Graphs

Graphs are the glue that ties transformations together. They are the only data-structure bonobo can execute directly. Graphs must be acyclic, and can contain as many nodes as your system can handle. However, although in theory the number of nodes can be rather high, practical cases usually do not exceed a few hundred nodes and even that is a rather high number you may not encounter so often.

Within a graph, each node are isolated and can only communicate using their input and output queues. For each input row, a given node will be called with the row passed as arguments. Each return or yield value will be put on the node’s output queue, and the nodes connected in the graph will then be able to process it.

Bonobo is a line-by-line data stream processing solution.

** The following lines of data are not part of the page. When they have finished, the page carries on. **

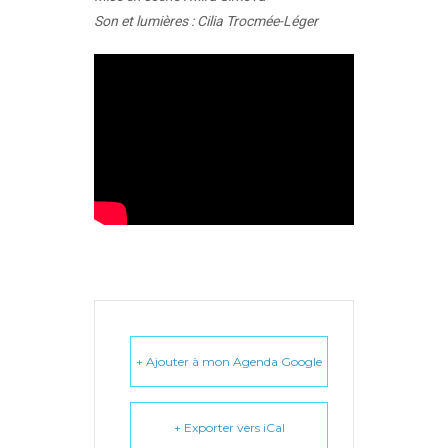
Son et lumières : Cilia Trocmée-Léger
+ Ajouter à mon Agenda Google
+ Exporter vers iCal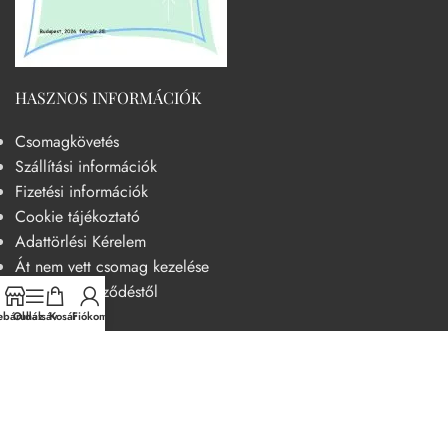
HASZNOS INFORMÁCIÓK
Csomagkövetés
Szállítási információk
Fizetési információk
Cookie tájékoztató
Adattörlési Kérelem
Át nem vett csomag kezelése
Elállás a szerződéstől
báruház
Oldalsáv
Kosár
Fiókom
HASZNOS
Becsületkódex – Fogyasztóbarát szemléletű működési kódex
Általános szerződési feltételek
Adatvédelmi nyilatkozat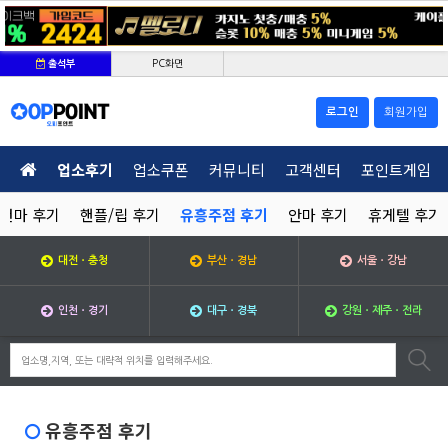
PC화면
출석부
로그인
회원가입
업소후기
업소쿠폰
커뮤니티
고객센터
포인트게임
건마 후기
핸플/립 후기
유흥주점 후기
안마 후기
휴게텔 후기
대전ㆍ충청
부산ㆍ경남
서울ㆍ강남
인천ㆍ경기
대구ㆍ경북
강원ㆍ제주ㆍ전라
유흥주점 후기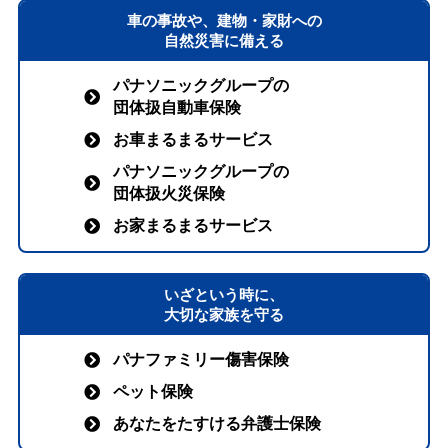
車の事故や、建物・家財への
自然災害に備える
パナソニックグループの
団体扱自動車保険
お車まるまるサービス
パナソニックグループの
団体扱火災保険
お家まるまるサービス
いざという時に、
大切な家族を守る
パナファミリー傷害保険
ペット保険
あなたをたすける弁護士保険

Handling the data-flow this way brings the following properties:

  • First in, first out: unless stated otherwise, each node will receeive the rows from FIFO queues, and so, the order of rows will be preserved. That is true for each single node, but please note that if you define “graph bubbles” (where a graph diverge in different branches then converge again), the convergence node will receive rows FIFO from each input queue, meaning that the order existing at the divergence point wont stay true at the convergence point.

  • Parallelism: each node run in parallel (by default, using independent threads). This is useful as you don’t have to worry about blocking calls. If a thread waits for, let’s say, a database, or a network service, the other nodes will continue handling data, as long as they have input rows available.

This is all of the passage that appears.